▶ _TASK BRIEF_
Print the line that contains "hozzájárulhat ahhoz, hogy" and every line that follows it in the data below, ending with the final line; include nothing else.

▶ _DATA SUPPLIED_
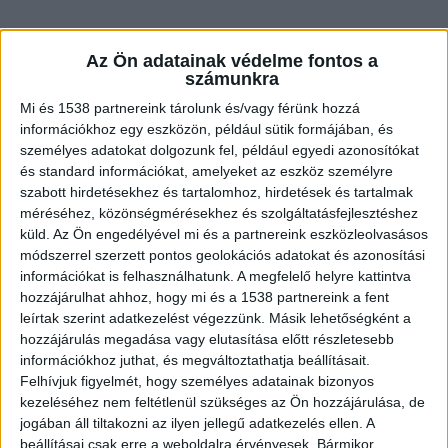
Az Ön adatainak védelme fontos a
számunkra
Romlott az egészségi állapotuk
Mi és 1538 partnereink tárolunk és/vagy férünk hozzá
információkhoz egy eszközön, például sütik formájában, és
Ahogy arról a BudapestKörnyéke.hu
beszámolt
,
személyes adatokat dolgozunk fel, például egyedi azonosítókat
egészségi állapotuk romlása miatt együtt akarta
és standard információkat, amelyeket az eszköz személyre
itthagyni ezt a világot egy idős házaspár férfi és
szabott hirdetésekhez és tartalomhoz, hirdetések és tartalmak
méréséhez, közönségmérésekhez és szolgáltatásfejlesztéshez
nő tagja Újbudán. Az egyébként is tragikus
küld.
Az Ön engedélyével mi és a partnereink eszközleolvasásos
cselekménybe azonban bekerült egy csavar: a
módszerrel szerzett pontos geolokációs adatokat és azonosítási
információkat is felhasználhatunk. A megfelelő helyre kattintva
férj életben maradt.
A Kékvillogó.hu legfrissebb
hozzájárulhat ahhoz, hogy mi és a 1538 partnereink a fent
híreit ide kattintva éred el!
leírtak szerint adatkezelést végezzünk. Másik lehetőségként a
hozzájárulás megadása vagy elutasítása előtt részletesebb
információkhoz juthat, és megváltoztathatja beállításait.
Felhívjuk figyelmét, hogy személyes adatainak bizonyos
kezeléséhez nem feltétlenül szükséges az Ön hozzájárulása, de
jogában áll tiltakozni az ilyen jellegű adatkezelés ellen. A
beállításai csak erre a weboldalra érvényesek. Bármikor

▶ _EXERCISE ANSWER_
hozzájárulhat ahhoz, hogy mi és a 1538 partnereink a fent
híreit ide kattintva éred el!
leírtak szerint adatkezelést végezzünk. Másik lehetőségként a
hozzájárulás megadása vagy elutasítása előtt részletesebb
információkhoz juthat, és megváltoztathatja beállításait.
Felhívjuk figyelmét, hogy személyes adatainak bizonyos
kezeléséhez nem feltétlenül szükséges az Ön hozzájárulása, de
jogában áll tiltakozni az ilyen jellegű adatkezelés ellen. A
beállításai csak erre a weboldalra érvényesek. Bármikor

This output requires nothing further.